--- SUPPLIED DATA Enclosed Below ---

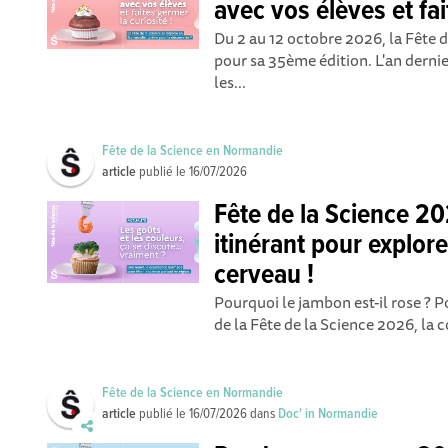
avec vos élèves et fai
Du 2 au 12 octobre 2026, la Fête 
pour sa 35ème édition. L'an dernie
les...
Fête de la Science en Normandie
article
publié le
16/07/2026
Fête de la Science 20
itinérant pour explore
cerveau !
Pourquoi le jambon est-il rose ? Po
de la Fête de la Science 2026, la c
Fête de la Science en Normandie
article
publié le
16/07/2026
dans
Doc' in Normandie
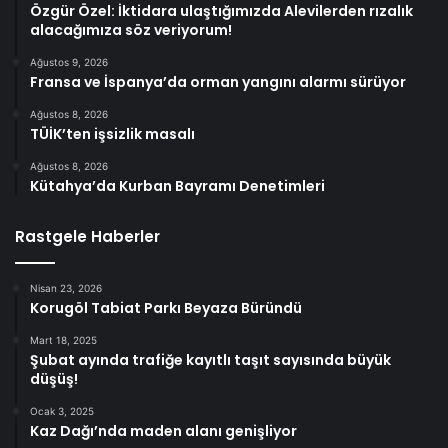
Özgür Özel: İktidara ulaştığımızda Alevilerden rızalık
alacağımıza söz veriyorum!
Ağustos 9, 2026
Fransa ve İspanya’da orman yangını alarmı sürüyor
Ağustos 8, 2026
TÜİK’ten işsizlik masalı
Ağustos 8, 2026
Kütahya’da Kurban Bayramı Denetimleri
Rastgele Haberler
Nisan 23, 2026
Korugöl Tabiat Parkı Beyaza Büründü
Mart 18, 2025
Şubat ayında trafiğe kayıtlı taşıt sayısında büyük
düşüş!
Ocak 3, 2025
Kaz Dağı’nda maden alanı genişliyor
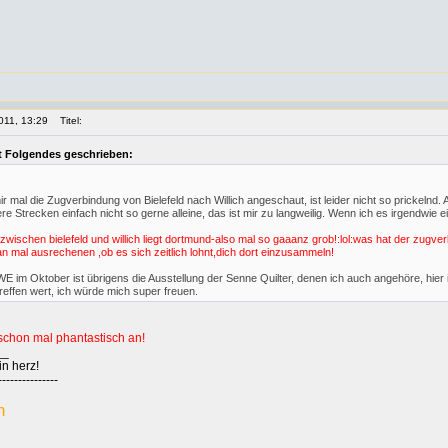
011, 13:29
Titel:
t Folgendes geschrieben:
ir mal die Zugverbindung von Bielefeld nach Willich angeschaut, ist leider nicht so prickelnd.
ere Strecken einfach nicht so gerne alleine, das ist mir zu langweilig. Wenn ich es irgendwie 
 zwischen bielefeld und willich liegt dortmund-also mal so gaaanz grob!:lol:was hat der 
 mal ausrechenen ,ob es sich zeitlich lohnt,dich dort einzusammeln!
E im Oktober ist übrigens die Ausstellung der Senne Quilter, denen ich auch angehöre, hier i
reffen wert, ich würde mich super freuen.
schon mal phantastisch an!
__
in herz!
---------------
n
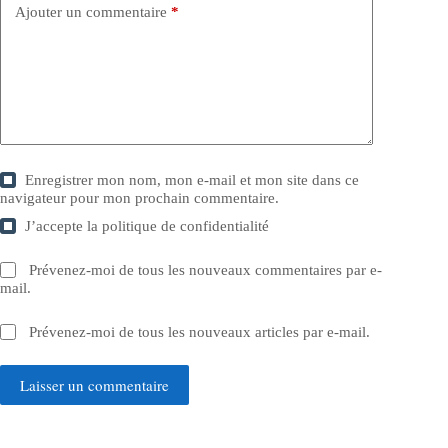
Ajouter un commentaire
*
Enregistrer mon nom, mon e-mail et mon site dans ce
navigateur pour mon prochain commentaire.
J’accepte la
politique de confidentialité
Prévenez-moi de tous les nouveaux commentaires par e-
mail.
Prévenez-moi de tous les nouveaux articles par e-mail.
Laisser un commentaire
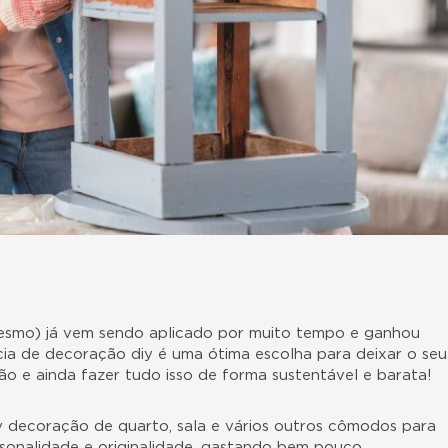
esmo) já vem sendo aplicado por muito tempo e ganhou
cia de decoração diy é uma ótima escolha para deixar o seu
ção e ainda fazer tudo isso de forma sustentável e barata!
diy decoração de quarto, sala e vários outros cômodos para
sonalidade e originalidade, gastando bem pouco.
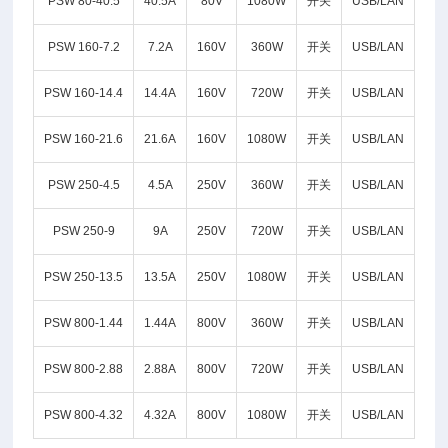
PSW 80-40.5
40.5A
80V
1080W
开关
USB/LAN
PSW 160-7.2
7.2A
160V
360W
开关
USB/LAN
PSW 160-14.4
14.4A
160V
720W
开关
USB/LAN
PSW 160-21.6
21.6A
160V
1080W
开关
USB/LAN
PSW 250-4.5
4.5A
250V
360W
开关
USB/LAN
PSW 250-9
9A
250V
720W
开关
USB/LAN
PSW 250-13.5
13.5A
250V
1080W
开关
USB/LAN
PSW 800-1.44
1.44A
800V
360W
开关
USB/LAN
PSW 800-2.88
2.88A
800V
720W
开关
USB/LAN
PSW 800-4.32
4.32A
800V
1080W
开关
USB/LAN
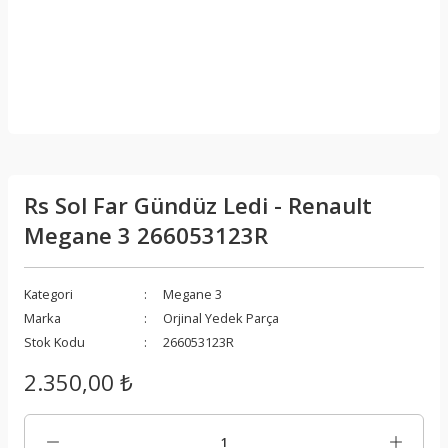
Rs Sol Far Gündüz Ledi - Renault
Megane 3 266053123R
Kategori
Megane 3
Marka
Orjinal Yedek Parça
Stok Kodu
266053123R
2.350,00 ₺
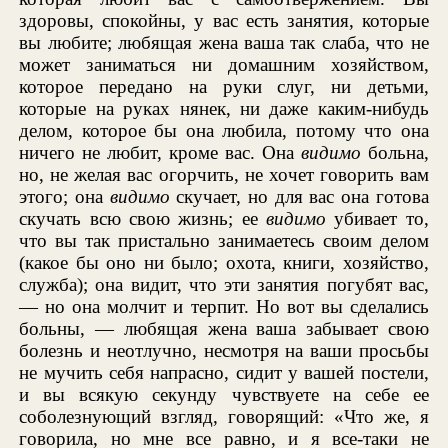
здоровы, спокойны, у вас есть занятия, которые
вы любите; любящая жена ваша так слаба, что не
может заниматься ни домашним хозяйством,
которое передано на руки слуг, ни детьми,
которые на руках нянек, ни даже каким-нибудь
делом, которое бы она любила, потому что она
ничего не любит, кроме вас. Она
видимо
больна,
но, не желая вас огорчить, не хочет говорить вам
этого; она
видимо
скучает, но для вас она готова
скучать всю свою жизнь; ее
видимо
убивает то,
что вы так пристально занимаетесь своим делом
(какое бы оно ни было; охота, книги, хозяйство,
служба); она видит, что эти занятия погубят вас,
— но она молчит и терпит. Но вот вы сделались
больны, — любящая жена ваша забывает свою
болезнь и неотлучно, несмотря на ваши просьбы
не мучить себя напрасно, сидит у вашей постели,
и вы всякую секунду чувствуете на себе ее
соболезнующий взгляд, говорящий: «Что же, я
говорила, но мне все равно, и я все-таки не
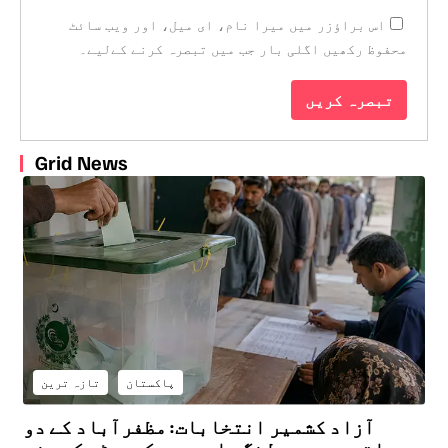
اس براؤزر میں میرا نام، ای میل، اور ویب سائٹ
محفوظ رکھیں اگلی بار جب میں تبصرہ کرنے کےلیے۔
Grid News
پاکستان
تازہ ترین
آزاد کشمیر انتخابات: مظفرآباد کے دو
حلقوں میں پولنگ جاری، سیکیورٹی کے سخت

--- End of Enclosed SUPPLIED DATA ---

[EXERCISE DIRECTIONS]:
Please retype the records above exactly, leaving every image out.

[WRITTEN RESPONSE]:
avec vos élèves et fai
Du 2 au 12 octobre 2026, la Fête 
pour sa 35ème édition. L'an dernie
les...
Fête de la Science en Normandie
article
publié le
16/07/2026
Fête de la Science 20
itinérant pour explore
cerveau !
Pourquoi le jambon est-il rose ? Po
de la Fête de la Science 2026, la c
Fête de la Science en Normandie
article
publié le
16/07/2026
dans
Doc' in Normandie
Özgür Özel: İktidara ulaştığımızda Alevilerden rızalık
alacağımıza söz veriyorum!
Ağustos 9, 2026
Fransa ve İspanya’da orman yangını alarmı sürüyor
Ağustos 8, 2026
TÜİK’ten işsizlik masalı
Ağustos 8, 2026
Kütahya’da Kurban Bayramı Denetimleri
Rastgele Haberler
Nisan 23, 2026
Korugöl Tabiat Parkı Beyaza Büründü
Mart 18, 2025
Şubat ayında trafiğe kayıtlı taşıt sayısında büyük
düşüş!
Ocak 3, 2025
Kaz Dağı’nda maden alanı genişliyor
011, 13:29
Titel:
t Folgendes geschrieben:
ir mal die Zugverbindung von Bielefeld nach Willich angeschaut, ist leider nicht so prickelnd.
ere Strecken einfach nicht so gerne alleine, das ist mir zu langweilig. Wenn ich es irgendwie 
 zwischen bielefeld und willich liegt dortmund-also mal so gaaanz grob!:lol:was hat der 
 mal ausrechenen ,ob es sich zeitlich lohnt,dich dort einzusammeln!
E im Oktober ist übrigens die Ausstellung der Senne Quilter, denen ich auch angehöre, hier i
reffen wert, ich würde mich super freuen.
schon mal phantastisch an!
__
in herz!
---------------
n
Ajouter un commentaire
*
Enregistrer mon nom, mon e-mail et mon site dans ce
navigateur pour mon prochain commentaire.
J’accepte la
politique de confidentialité
Prévenez-moi de tous les nouveaux commentaires par e-
mail.
Prévenez-moi de tous les nouveaux articles par e-mail.
Laisser un commentaire
esmo) já vem sendo aplicado por muito tempo e ganhou
cia de decoração diy é uma ótima escolha para deixar o seu
ção e ainda fazer tudo isso de forma sustentável e barata!
diy decoração de quarto, sala e vários outros cômodos para
sonalidade e originalidade, gastando bem pouco.
PSW 80-40.5
40.5A
80V
1080W
开关
USB/LAN
PSW 160-7.2
7.2A
160V
360W
开关
USB/LAN
PSW 160-14.4
14.4A
160V
720W
开关
USB/LAN
PSW 160-21.6
21.6A
160V
1080W
开关
USB/LAN
PSW 250-4.5
4.5A
250V
360W
开关
USB/LAN
PSW 250-9
9A
250V
720W
开关
USB/LAN
PSW 250-13.5
13.5A
250V
1080W
开关
USB/LAN
PSW 800-1.44
1.44A
800V
360W
开关
USB/LAN
PSW 800-2.88
2.88A
800V
720W
开关
USB/LAN
PSW 800-4.32
4.32A
800V
1080W
开关
USB/LAN
Rs Sol Far Gündüz Ledi - Renault
Megane 3 266053123R
Kategori
Megane 3
Marka
Orjinal Yedek Parça
Stok Kodu
266053123R
2.350,00 ₺
здоровы, спокойны, у вас есть занятия, которые
вы любите; любящая жена ваша так слаба, что не
может заниматься ни домашним хозяйством,
которое передано на руки слуг, ни детьми,
которые на руках нянек, ни даже каким-нибудь
делом, которое бы она любила, потому что она
ничего не любит, кроме вас. Она
видимо
больна,
но, не желая вас огорчить, не хочет говорить вам
этого; она
видимо
скучает, но для вас она готова
скучать всю свою жизнь; ее
видимо
убивает то,
что вы так пристально занимаетесь своим делом
(какое бы оно ни было; охота, книги, хозяйство,
служба); она видит, что эти занятия погубят вас,
— но она молчит и терпит. Но вот вы сделались
больны, — любящая жена ваша забывает свою
болезнь и неотлучно, несмотря на ваши просьбы
не мучить себя напрасно, сидит у вашей постели,
и вы всякую секунду чувствуете на себе ее
соболезнующий взгляд, говорящий: «Что же, я
говорила, но мне все равно, и я все-таки не
اس براؤزر میں میرا نام، ای میل، اور ویب سائٹ
محفوظ رکھیں اگلی بار جب میں تبصرہ کرنے کےلیے۔
Grid News
پاکستان
تازہ ترین
آزاد کشمیر انتخابات: مظفرآباد کے دو
حلقوں میں پولنگ جاری، سیکیورٹی کے سخت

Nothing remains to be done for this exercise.